### Data shown

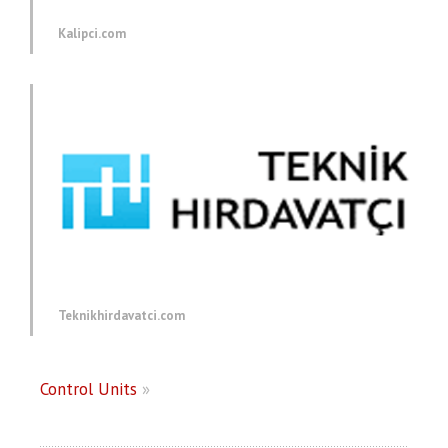
Kalipci.com
Teknikhirdavatci.com
Control Units
»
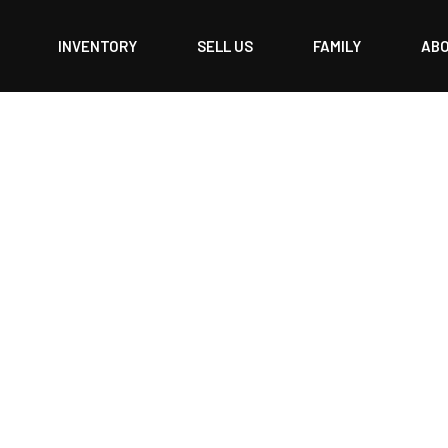
INVENTORY
SELL US
FAMILY
AB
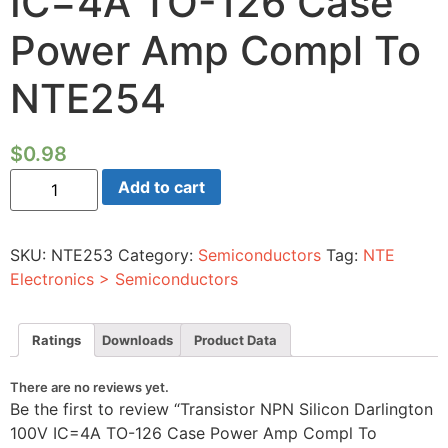
IC=4A TO-126 Case
Power Amp Compl To
NTE254
$
0.98
Transistor
Add to cart
NPN
Silicon
Darlington
100V
SKU:
NTE253
Category:
Semiconductors
Tag:
NTE
IC=4A
TO-
Electronics > Semiconductors
126
Case
Power
Amp
Ratings
Downloads
Product Data
Compl
To
NTE254
There are no reviews yet.
quantity
Be the first to review “Transistor NPN Silicon Darlington
100V IC=4A TO-126 Case Power Amp Compl To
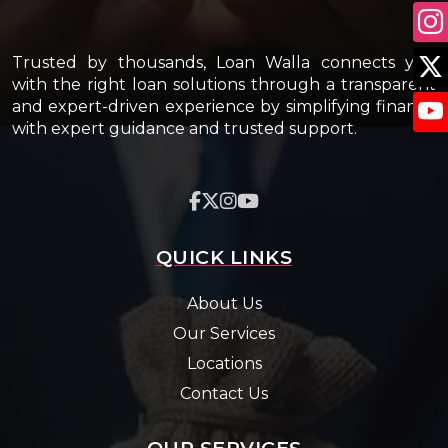
Trusted by thousands, Loan Walla connects you
with the right loan solutions through a transparent
and expert-driven experience by simplifying finance
with expert guidance and trusted support.
QUICK LINKS
About Us
Our Services
Locations
Contact Us
OUR SERVICES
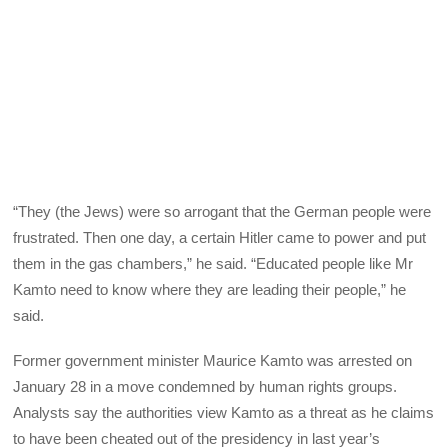
“They (the Jews) were so arrogant that the German people were
frustrated. Then one day, a certain Hitler came to power and put
them in the gas chambers,” he said. “Educated people like Mr
Kamto need to know where they are leading their people,” he
said.
Former government minister Maurice Kamto was arrested on
January 28 in a move condemned by human rights groups.
Analysts say the authorities view Kamto as a threat as he claims
to have been cheated out of the presidency in last year’s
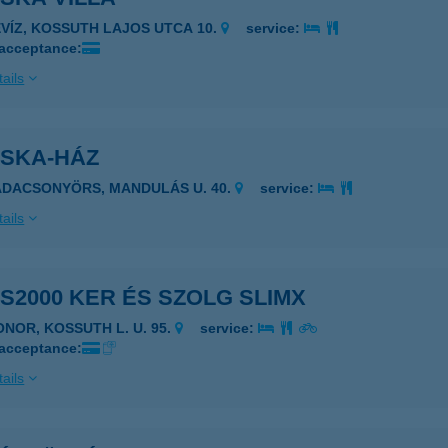
ÉVÍZ, KOSSUTH LAJOS UTCA 10.
service:
 acceptance:
ails
OSKA-HÁZ
ADACSONYÖRS, MANDULÁS U. 40.
service:
ails
S2000 KER ÉS SZOLG SLIMX
2200 MONOR, KOSSUTH L. U. 95.
service:
 acceptance:
ails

######

Task goal:
Type out each line of the records above exactly, skipping any pictures.

Result of this task:
Kalipci.com
Teknikhirdavatci.com
Control Units
»
INVENTORY
SELL US
FAMILY
AB
IC=4A TO-126 Case
Power Amp Compl To
NTE254
$
0.98
Transistor
Add to cart
NPN
Silicon
Darlington
100V
SKU:
NTE253
Category:
Semiconductors
Tag:
NTE
IC=4A
TO-
Electronics > Semiconductors
126
Case
Power
Amp
Ratings
Downloads
Product Data
Compl
To
NTE254
There are no reviews yet.
quantity
Be the first to review “Transistor NPN Silicon Darlington
100V IC=4A TO-126 Case Power Amp Compl To
Trusted by thousands, Loan Walla connects you
with the right loan solutions through a transparent
and expert-driven experience by simplifying finance
with expert guidance and trusted support.
QUICK LINKS
About Us
Our Services
Locations
Contact Us
OUR SERVICES
“They (the Jews) were so arrogant that the German people were
frustrated. Then one day, a certain Hitler came to power and put
them in the gas chambers,” he said. “Educated people like Mr
Kamto need to know where they are leading their people,” he
said.
Former government minister Maurice Kamto was arrested on
January 28 in a move condemned by human rights groups.
Analysts say the authorities view Kamto as a threat as he claims
to have been cheated out of the presidency in last year’s
ÉVÍZ, KOSSUTH LAJOS UTCA 10.
service:
 acceptance:
ails
OSKA-HÁZ
ADACSONYÖRS, MANDULÁS U. 40.
service:
ails
S2000 KER ÉS SZOLG SLIMX
2200 MONOR, KOSSUTH L. U. 95.
service:
 acceptance:
ails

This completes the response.